Look through the entries. Copy each line that has the word "private".

*** Records for the task Section Begins ***

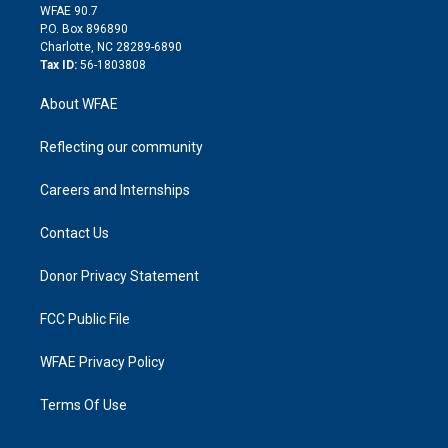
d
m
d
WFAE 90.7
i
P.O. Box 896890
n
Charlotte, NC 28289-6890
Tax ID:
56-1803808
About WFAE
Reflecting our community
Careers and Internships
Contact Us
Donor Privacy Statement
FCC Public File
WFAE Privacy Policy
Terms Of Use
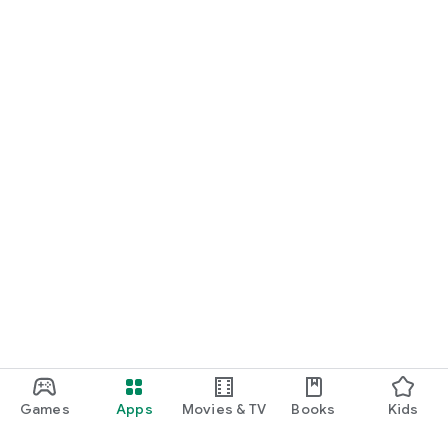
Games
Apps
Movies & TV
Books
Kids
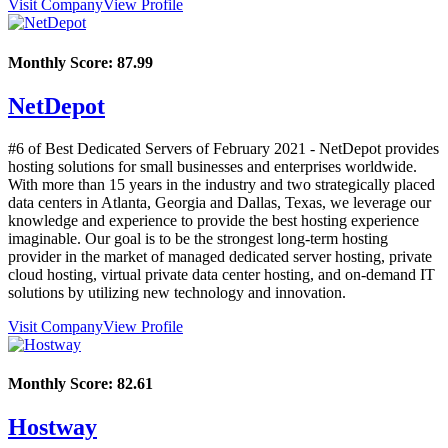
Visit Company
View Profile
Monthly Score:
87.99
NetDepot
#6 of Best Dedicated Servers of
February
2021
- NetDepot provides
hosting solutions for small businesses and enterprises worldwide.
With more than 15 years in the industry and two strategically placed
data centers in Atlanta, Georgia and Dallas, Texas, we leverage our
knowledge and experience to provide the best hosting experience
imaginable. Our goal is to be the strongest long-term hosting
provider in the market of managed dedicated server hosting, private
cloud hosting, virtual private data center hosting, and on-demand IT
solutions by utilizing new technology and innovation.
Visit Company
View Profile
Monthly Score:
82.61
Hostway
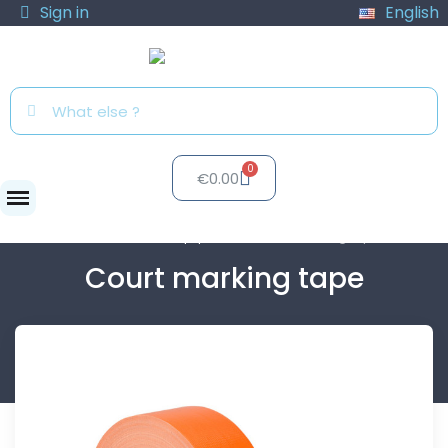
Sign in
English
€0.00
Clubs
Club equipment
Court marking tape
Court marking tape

*** Records for the task Section Ends ***
*** Records for the task Section Begins ***

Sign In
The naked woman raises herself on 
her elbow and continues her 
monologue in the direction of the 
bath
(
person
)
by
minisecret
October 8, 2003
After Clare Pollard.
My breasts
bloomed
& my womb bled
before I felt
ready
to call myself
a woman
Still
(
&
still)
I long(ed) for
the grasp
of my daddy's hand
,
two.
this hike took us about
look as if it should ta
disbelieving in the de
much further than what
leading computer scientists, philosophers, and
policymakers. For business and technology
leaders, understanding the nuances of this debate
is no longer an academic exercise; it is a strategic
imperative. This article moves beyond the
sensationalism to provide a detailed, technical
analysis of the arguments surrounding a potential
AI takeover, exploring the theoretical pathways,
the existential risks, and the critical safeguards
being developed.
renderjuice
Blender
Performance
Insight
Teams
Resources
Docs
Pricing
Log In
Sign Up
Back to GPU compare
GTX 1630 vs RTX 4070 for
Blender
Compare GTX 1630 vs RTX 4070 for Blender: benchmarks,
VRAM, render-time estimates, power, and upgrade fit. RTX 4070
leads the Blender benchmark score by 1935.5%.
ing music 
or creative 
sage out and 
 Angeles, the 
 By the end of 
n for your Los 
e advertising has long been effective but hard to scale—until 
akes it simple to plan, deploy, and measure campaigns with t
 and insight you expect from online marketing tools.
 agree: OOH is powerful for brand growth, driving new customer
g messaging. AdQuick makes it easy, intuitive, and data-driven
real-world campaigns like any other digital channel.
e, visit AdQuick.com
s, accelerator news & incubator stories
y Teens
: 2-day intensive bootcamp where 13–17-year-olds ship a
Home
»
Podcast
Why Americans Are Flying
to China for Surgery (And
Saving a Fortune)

*** Records for the task Section Ends ***

### Response to the task
provider in the market of managed dedicated server hosting, private
cloud hosting, virtual private data center hosting, and on-demand IT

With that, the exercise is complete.